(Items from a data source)

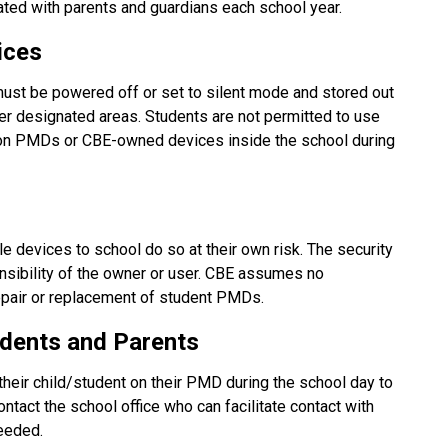
ted with parents and guardians each school year.
ices
ust be powered off or set to silent mode and stored out 
her designated areas. Students are not permitted to use 
 on PMDs or CBE-owned devices inside the school during 
 devices to school do so at their own risk. The security 
nsibility of the owner or user. CBE assumes no 
 repair or replacement of student PMDs.
dents and Parents
their child/student on their PMD during the school day to 
tact the school office who can facilitate contact with 
needed.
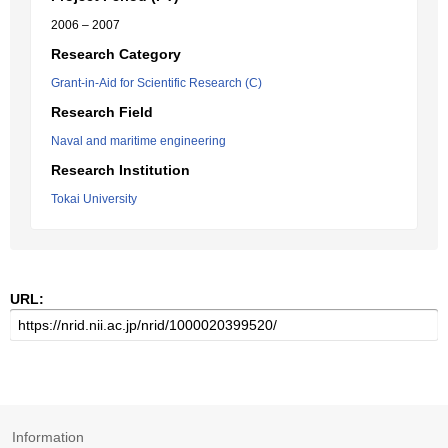
2006 – 2007
Research Category
Grant-in-Aid for Scientific Research (C)
Research Field
Naval and maritime engineering
Research Institution
Tokai University
URL:
Information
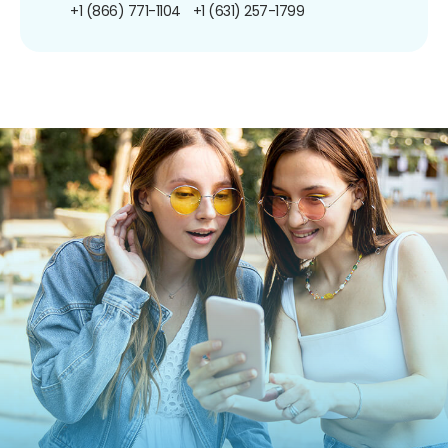
+1 (866) 771-1104
+1 (631) 257-1799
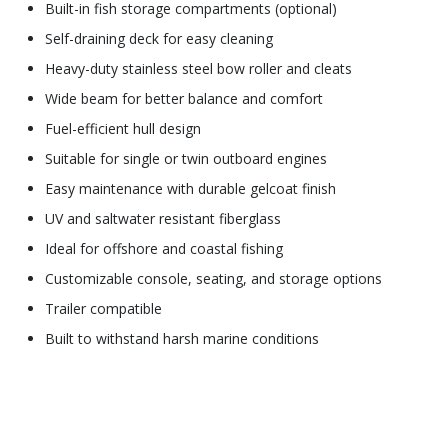
Built-in fish storage compartments (optional)
Self-draining deck for easy cleaning
Heavy-duty stainless steel bow roller and cleats
Wide beam for better balance and comfort
Fuel-efficient hull design
Suitable for single or twin outboard engines
Easy maintenance with durable gelcoat finish
UV and saltwater resistant fiberglass
Ideal for offshore and coastal fishing
Customizable console, seating, and storage options
Trailer compatible
Built to withstand harsh marine conditions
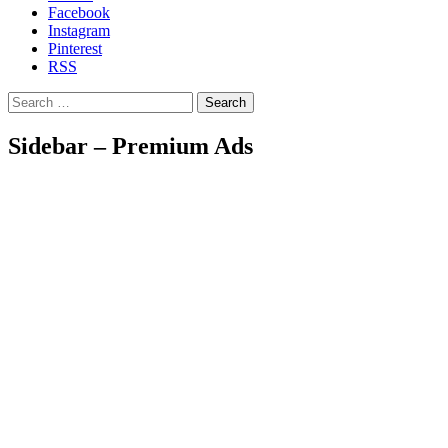
Facebook
Instagram
Pinterest
RSS
Search
Sidebar – Premium Ads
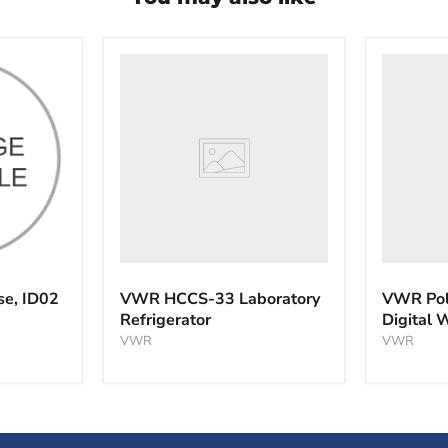
VWR
VWR
HCCS-
PolyScie
33
WBE10
Laboratory
Digital
Refrigerator
Water
Bath
se, ID02
VWR HCCS-33 Laboratory
VWR Pol
Refrigerator
Digital 
VWR
VWR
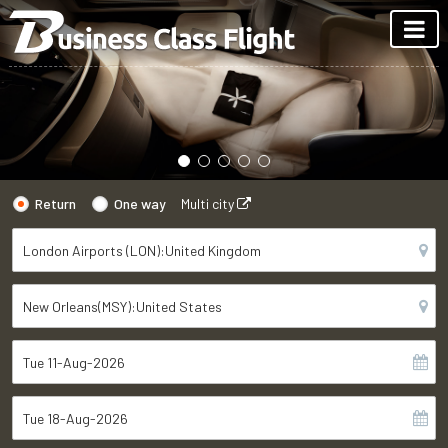
Return
One way
Multi city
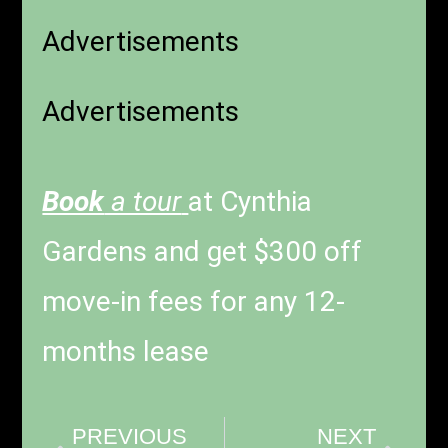
Advertisements
Advertisements
Book
a tour
at Cynthia
Gardens and get $300 off
move-in fees for any 12-
months lease
PREVIOUS
NEXT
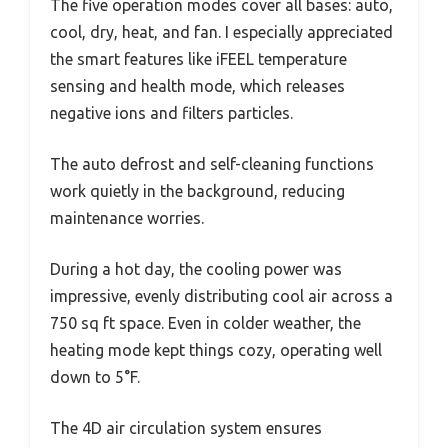
The five operation modes cover all bases: auto,
cool, dry, heat, and fan. I especially appreciated
the smart features like iFEEL temperature
sensing and health mode, which releases
negative ions and filters particles.
The auto defrost and self-cleaning functions
work quietly in the background, reducing
maintenance worries.
During a hot day, the cooling power was
impressive, evenly distributing cool air across a
750 sq ft space. Even in colder weather, the
heating mode kept things cozy, operating well
down to 5°F.
The 4D air circulation system ensures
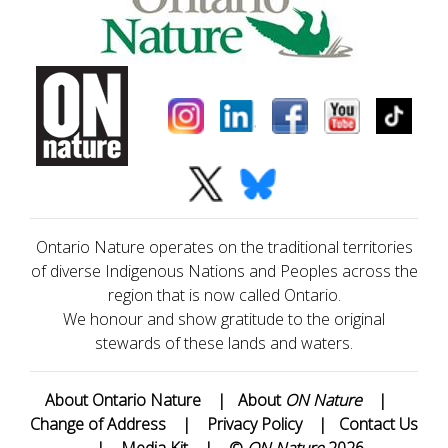
Ontario Nature operates on the traditional territories
of diverse Indigenous Nations and Peoples across the
region that is now called Ontario.
We honour and show gratitude to the original
stewards of these lands and waters.
About Ontario Nature
|
About
ON Nature
|
Change of Address
|
Privacy Policy
|
Contact Us
|
Media Kit
|
©
ON Nature
2026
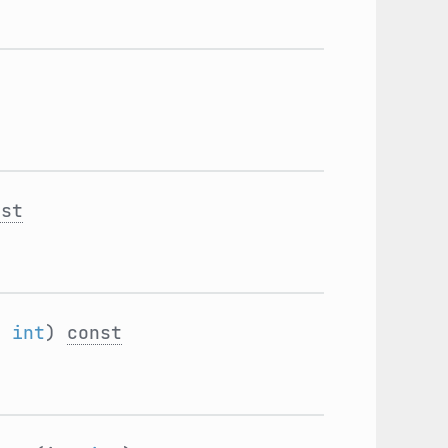
nst
:
int
)
const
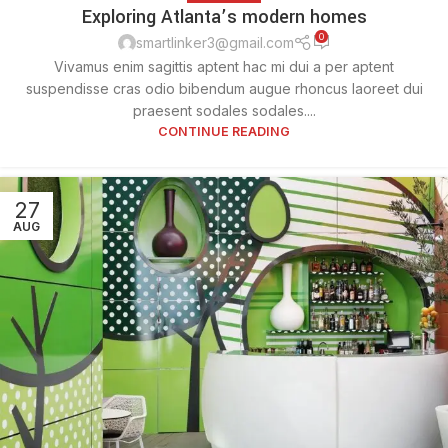
Exploring Atlanta’s modern homes
0
smartlinker3@gmail.com
Vivamus enim sagittis aptent hac mi dui a per aptent
suspendisse cras odio bibendum augue rhoncus laoreet dui
praesent sodales sodales....
CONTINUE READING
27
AUG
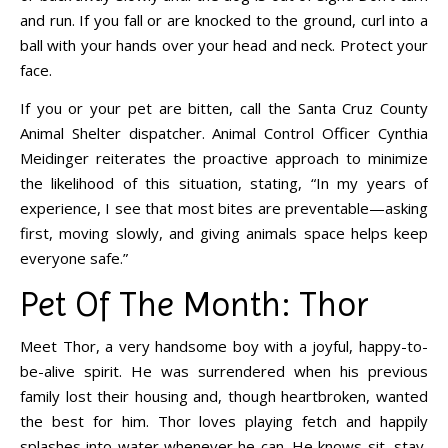
and run. If you fall or are knocked to the ground, curl into a
ball with your hands over your head and neck. Protect your
face.
If you or your pet are bitten, call the Santa Cruz County
Animal Shelter dispatcher. Animal Control Officer Cynthia
Meidinger reiterates the proactive approach to minimize
the likelihood of this situation, stating, “In my years of
experience, I see that most bites are preventable—asking
first, moving slowly, and giving animals space helps keep
everyone safe.”
Pet Of The Month: Thor
Meet Thor, a very handsome boy with a joyful, happy-to-
be-alive spirit. He was surrendered when his previous
family lost their housing and, though heartbroken, wanted
the best for him. Thor loves playing fetch and happily
splashes into water whenever he can. He knows sit, stay,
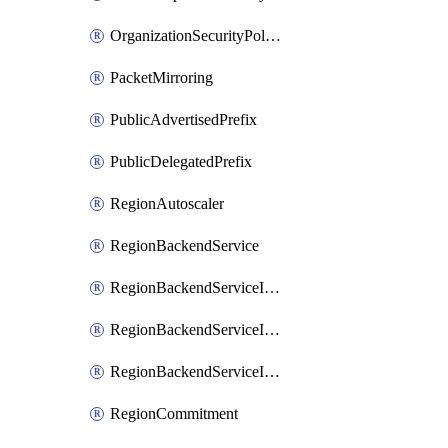
OrganizationSecurityPolicy
PacketMirroring
PublicAdvertisedPrefix
PublicDelegatedPrefix
RegionAutoscaler
RegionBackendService
RegionBackendServiceIamBinding
RegionBackendServiceIamMember
RegionBackendServiceIamPolicy
RegionCommitment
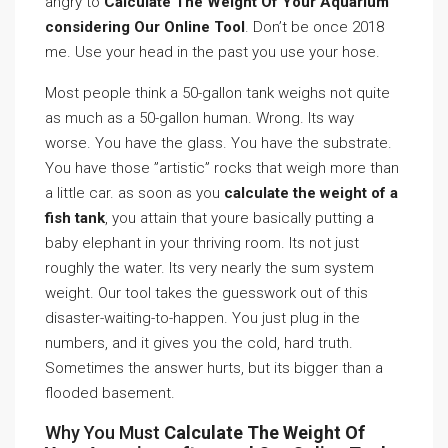
angry to
Calculate The Weight Of Your Aquarium
considering Our Online Tool
. Don’t be once 2018
me. Use your head in the past you use your hose.
Most people think a 50-gallon tank weighs not quite
as much as a 50-gallon human. Wrong. Its way
worse. You have the glass. You have the substrate.
You have those ”artistic” rocks that weigh more than
a little car. as soon as you
calculate the weight of a
fish tank
, you attain that youre basically putting a
baby elephant in your thriving room. Its not just
roughly the water. Its very nearly the sum system
weight. Our tool takes the guesswork out of this
disaster-waiting-to-happen. You just plug in the
numbers, and it gives you the cold, hard truth.
Sometimes the answer hurts, but its bigger than a
flooded basement.
Why You Must
Calculate The Weight Of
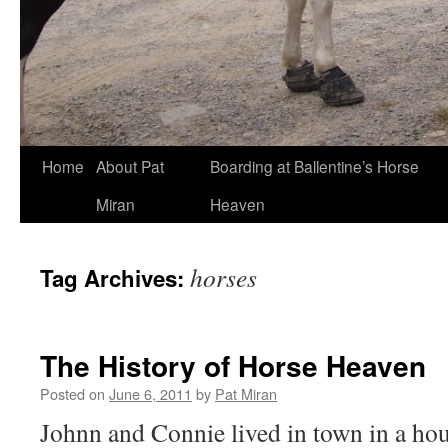
Skip
Home
About Pat
Boarding at Ballentine’s Horse
to
Miran
Heaven
content
horses
Tag Archives:
The History of Horse Heaven
Posted on
June 6, 2011
by
Pat Miran
Johnn and Connie lived in town in a hou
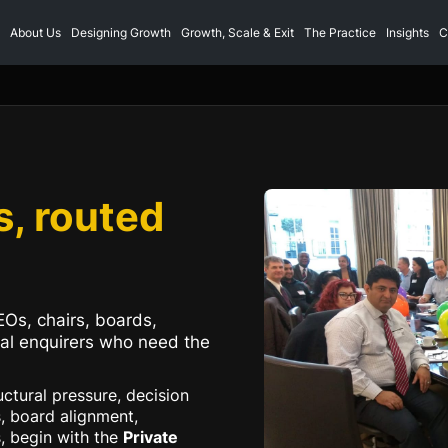
About Us
Designing Growth
Growth, Scale & Exit
The Practice
Insights
C
s, routed
EOs, chairs, boards,
nal enquirers who need the
ructural pressure, decision
, board alignment,
s, begin with the
Private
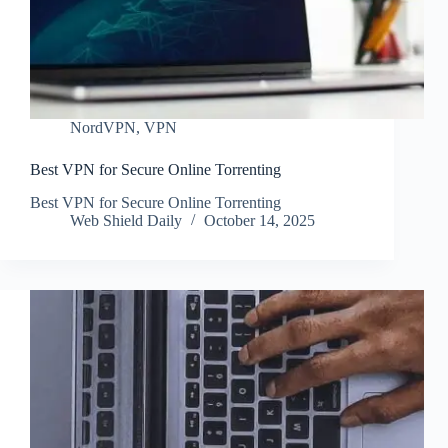
NordVPN
,
VPN
Best VPN for Secure Online Torrenting
Best VPN for Secure Online Torrenting
Web Shield Daily
October 14, 2025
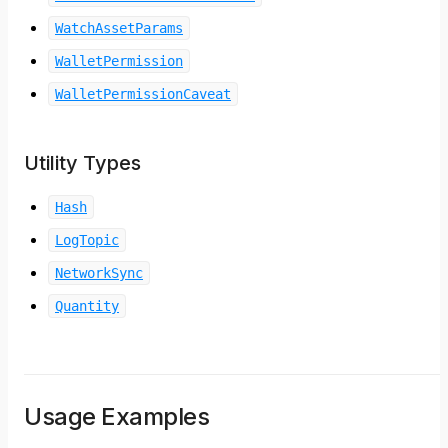
WatchAssetParams
WalletPermission
WalletPermissionCaveat
Utility Types
Hash
LogTopic
NetworkSync
Quantity
Usage Examples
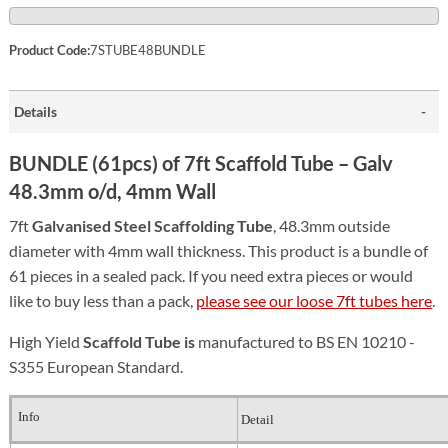
Product Code:
7STUBE48BUNDLE
Details
BUNDLE (61pcs) of 7ft Scaffold Tube – Galv
48.3mm o/d, 4mm Wall
7ft
Galvanised Steel S
caffolding Tube
, 48.3mm outside
diameter with 4mm wall thickness. This product is a bundle of
61 pieces in a sealed pack. If you need extra pieces or would
like to buy less than a pack,
please see our loose 7ft tubes here
.
High Yield
Scaffold Tube is
manufactured to BS EN 10210 -
S355 European Standard.
Info
Detail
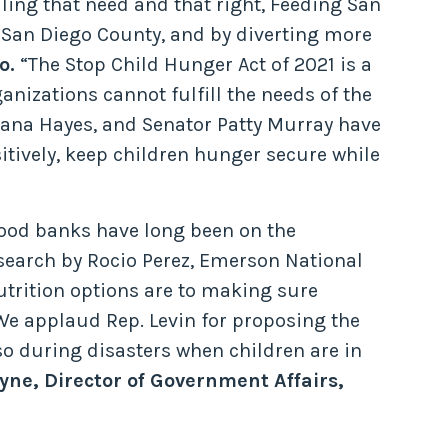
lling that need and that right, Feeding San
n San Diego County, and by diverting more
o.
“The Stop Child Hunger Act of 2021 is a
anizations cannot fulfill the needs of the
ana Hayes, and Senator Patty Murray have
tively, keep children hunger secure while
 food banks have long been on the
search by Rocio Perez, Emerson National
trition options are to making sure
We applaud Rep. Levin for proposing the
so during disasters when children are in
ne, Director of Government Affairs,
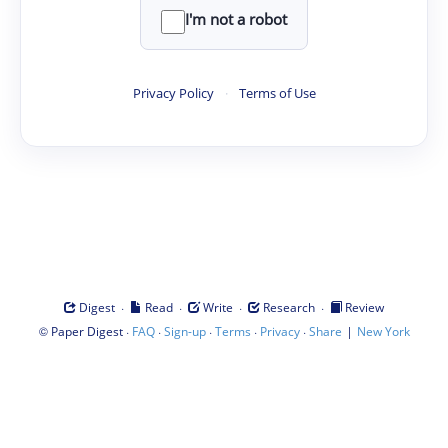
I'm not a robot
Privacy Policy
·
Terms of Use
·
·
·
·
Digest
Read
Write
Research
Review
©
·
·
·
·
·
|
Paper Digest
FAQ
Sign-up
Terms
Privacy
Share
New York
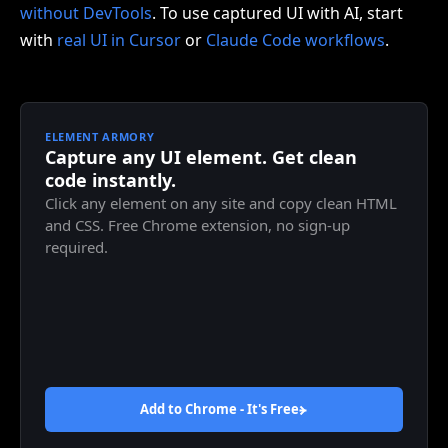
without DevTools
. To use captured UI with AI, start
with
real UI in Cursor
or
Claude Code workflows
.
ELEMENT ARMORY
Capture any UI element. Get clean
code instantly.
Click any element on any site and copy clean HTML
and CSS. Free Chrome extension, no sign-up
required.
Add to Chrome - It's
Free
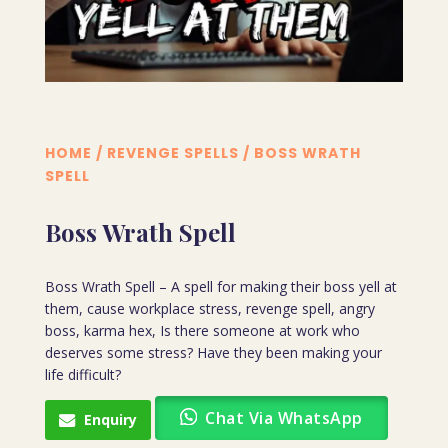
HOME
/
REVENGE SPELLS
/ BOSS WRATH
SPELL
Boss Wrath Spell
Boss Wrath Spell – A spell for making their boss yell at
them, cause workplace stress, revenge spell, angry
boss, karma hex, Is there someone at work who
deserves some stress? Have they been making your
life difficult?
Chat Via WhatsApp
Enquiry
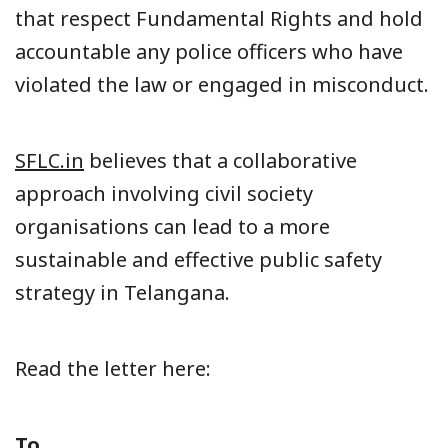
that respect Fundamental Rights and hold
accountable any police officers who have
violated the law or engaged in misconduct.
SFLC.in
believes that a collaborative
approach involving civil society
organisations can lead to a more
sustainable and effective public safety
strategy in Telangana.
Read the letter here:
To,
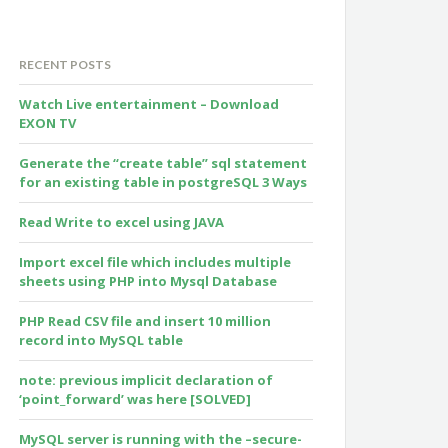
RECENT POSTS
Watch Live entertainment – Download
EXON TV
Generate the “create table” sql statement
for an existing table in postgreSQL 3 Ways
Read Write to excel using JAVA
Import excel file which includes multiple
sheets using PHP into Mysql Database
PHP Read CSV file and insert 10 million
record into MySQL table
note: previous implicit declaration of
‘point_forward’ was here [SOLVED]
MySQL server is running with the –secure-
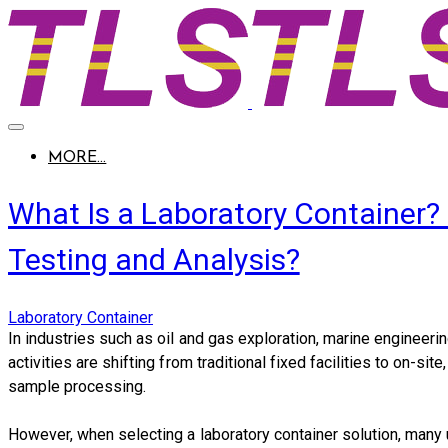
MORE...
What Is a Laboratory Container?
Testing and Analysis?
Laboratory Container
In industries such as oil and gas exploration, marine engineeri
activities are shifting from traditional fixed facilities to on-s
sample processing.
However, when selecting a laboratory container solution, many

§ **Problem requirements**
Reproduce each entry precisely. Leave the pictures out.

§ **Solution to this task**
ted with parents and guardians each school year.
ices
ust be powered off or set to silent mode and stored out 
her designated areas. Students are not permitted to use 
 on PMDs or CBE-owned devices inside the school during 
 devices to school do so at their own risk. The security 
nsibility of the owner or user. CBE assumes no 
 repair or replacement of student PMDs.
dents and Parents
their child/student on their PMD during the school day to 
tact the school office who can facilitate contact with 
needed.
2006 – 2007
Research Category
Grant-in-Aid for Scientific Research (C)
Research Field
Naval and maritime engineering
Research Institution
Tokai University
URL:
Information
+1 (866) 771-1104
+1 (631) 257-1799
Built-in fish storage compartments (optional)
Self-draining deck for easy cleaning
Heavy-duty stainless steel bow roller and cleats
Wide beam for better balance and comfort
Fuel-efficient hull design
Suitable for single or twin outboard engines
Easy maintenance with durable gelcoat finish
UV and saltwater resistant fiberglass
Ideal for offshore and coastal fishing
Customizable console, seating, and storage options
Trailer compatible
Built to withstand harsh marine conditions
Facebook
Instagram
Pinterest
RSS
Search
Sidebar – Premium Ads
VWR
VWR
HCCS-
PolyScie
33
WBE10
Laboratory
Digital
Refrigerator
Water
Bath
se, ID02
VWR HCCS-33 Laboratory
VWR Pol
Refrigerator
Digital 
VWR
VWR
Return
One way
Multi city
Advertisements
Advertisements
Book
a tour
at Cynthia
Gardens and get $300 off
move-in fees for any 12-
months lease
PREVIOUS
NEXT
The five operation modes cover all bases: auto,
cool, dry, heat, and fan. I especially appreciated
the smart features like iFEEL temperature
sensing and health mode, which releases
negative ions and filters particles.
The auto defrost and self-cleaning functions
work quietly in the background, reducing
maintenance worries.
During a hot day, the cooling power was
impressive, evenly distributing cool air across a
750 sq ft space. Even in colder weather, the
heating mode kept things cozy, operating well
down to 5°F.
The 4D air circulation system ensures
Ontario Nature operates on the traditional territories
of diverse Indigenous Nations and Peoples across the
region that is now called Ontario.
We honour and show gratitude to the original
stewards of these lands and waters.
About Ontario Nature
|
About
ON Nature
|
Change of Address
|
Privacy Policy
|
Contact Us
|
Media Kit
|
©
ON Nature
2026
nst
:
int
)
const
Exploring Atlanta’s modern homes
0
smartlinker3@gmail.com
Vivamus enim sagittis aptent hac mi dui a per aptent
suspendisse cras odio bibendum augue rhoncus laoreet dui
praesent sodales sodales....
CONTINUE READING
27
AUG
and run. If you fall or are knocked to the ground, curl into a
ball with your hands over your head and neck. Protect your
face.
If you or your pet are bitten, call the Santa Cruz County
Animal Shelter dispatcher. Animal Control Officer Cynthia
Meidinger reiterates the proactive approach to minimize
the likelihood of this situation, stating, “In my years of
experience, I see that most bites are preventable—asking
first, moving slowly, and giving animals space helps keep
everyone safe.”
Pet Of The Month: Thor
Meet Thor, a very handsome boy with a joyful, happy-to-
be-alive spirit. He was surrendered when his previous
family lost their housing and, though heartbroken, wanted
the best for him. Thor loves playing fetch and happily
splashes into water whenever he can. He knows sit, stay,
OrganizationSecurityPolicy
PacketMirroring
PublicAdvertisedPrefix
PublicDelegatedPrefix
RegionAutoscaler
RegionBackendService
RegionBackendServiceIamBinding
RegionBackendServiceIamMember
RegionBackendServiceIamPolicy
RegionCommitment
angry to
Calculate The Weight Of Your Aquarium
considering Our Online Tool
. Don’t be once 2018
me. Use your head in the past you use your hose.
Most people think a 50-gallon tank weighs not quite
as much as a 50-gallon human. Wrong. Its way
worse. You have the glass. You have the substrate.
You have those ”artistic” rocks that weigh more than
a little car. as soon as you
calculate the weight of a
fish tank
, you attain that youre basically putting a
baby elephant in your thriving room. Its not just
roughly the water. Its very nearly the sum system
weight. Our tool takes the guesswork out of this
disaster-waiting-to-happen. You just plug in the
numbers, and it gives you the cold, hard truth.
Sometimes the answer hurts, but its bigger than a
flooded basement.
Why You Must
Calculate The Weight Of
Skip
Home
About Pat
Boarding at Ballentine’s Horse
to
Miran
Heaven
content
horses
Tag Archives:
The History of Horse Heaven
Posted on
June 6, 2011
by
Pat Miran
Johnn and Connie lived in town in a hou
About Us
Designing Growth
Growth, Scale & Exit
The Practice
Insights
C
s, routed
EOs, chairs, boards,
nal enquirers who need the
ructural pressure, decision
, board alignment,
s, begin with the
Private
NordVPN
,
VPN
Best VPN for Secure Online Torrenting
Best VPN for Secure Online Torrenting
Web Shield Daily
October 14, 2025
WatchAssetParams
WalletPermission
WalletPermissionCaveat
Utility Types
Hash
LogTopic
NetworkSync
Quantity
Usage Examples
Product Code:
7STUBE48BUNDLE
Details
BUNDLE (61pcs) of 7ft Scaffold Tube – Galv
48.3mm o/d, 4mm Wall
7ft
Galvanised Steel S
caffolding Tube
, 48.3mm outside
diameter with 4mm wall thickness. This product is a bundle of
61 pieces in a sealed pack. If you need extra pieces or would
like to buy less than a pack,
please see our loose 7ft tubes here
.
High Yield
Scaffold Tube is
manufactured to BS EN 10210 -
S355 European Standard.
Info
Detail
lling that need and that right, Feeding San
n San Diego County, and by diverting more
o.
“The Stop Child Hunger Act of 2021 is a
anizations cannot fulfill the needs of the
ana Hayes, and Senator Patty Murray have
tively, keep children hunger secure while
 food banks have long been on the
search by Rocio Perez, Emerson National
trition options are to making sure
We applaud Rep. Levin for proposing the
so during disasters when children are in
ne, Director of Government Affairs,
I'm not a robot
Privacy Policy
·
Terms of Use
·
·
·
·
Digest
Read
Write
Research
Review
©
·
·
·
·
·
|
Paper Digest
FAQ
Sign-up
Terms
Privacy
Share
New York
without DevTools
. To use captured UI with AI, start
with
real UI in Cursor
or
Claude Code workflows
.
ELEMENT ARMORY
Capture any UI element. Get clean
code instantly.
Click any element on any site and copy clean HTML
and CSS. Free Chrome extension, no sign-up
required.
Add to Chrome - It's
Free
HOME
/
REVENGE SPELLS
/ BOSS WRATH
SPELL
Boss Wrath Spell
Boss Wrath Spell – A spell for making their boss yell at
them, cause workplace stress, revenge spell, angry
boss, karma hex, Is there someone at work who
deserves some stress? Have they been making your
life difficult?
Chat Via WhatsApp
Enquiry
that respect Fundamental Rights and hold
accountable any police officers who have
violated the law or engaged in misconduct.
SFLC.in
believes that a collaborative
approach involving civil society
organisations can lead to a more
sustainable and effective public safety
strategy in Telangana.
Read the letter here:
To,
RECENT POSTS
Watch Live entertainment – Download
EXON TV
Generate the “create table” sql statement
for an existing table in postgreSQL 3 Ways
Read Write to excel using JAVA
Import excel file which includes multiple
sheets using PHP into Mysql Database
PHP Read CSV file and insert 10 million
record into MySQL table
note: previous implicit declaration of
‘point_forward’ was here [SOLVED]
MySQL server is running with the –secure-
MORE...
What Is a Laboratory Container?
Testing and Analysis?
Laboratory Container
In industries such as oil and gas exploration, marine engineeri
activities are shifting from traditional fixed facilities to on-s
sample processing.
However, when selecting a laboratory container solution, many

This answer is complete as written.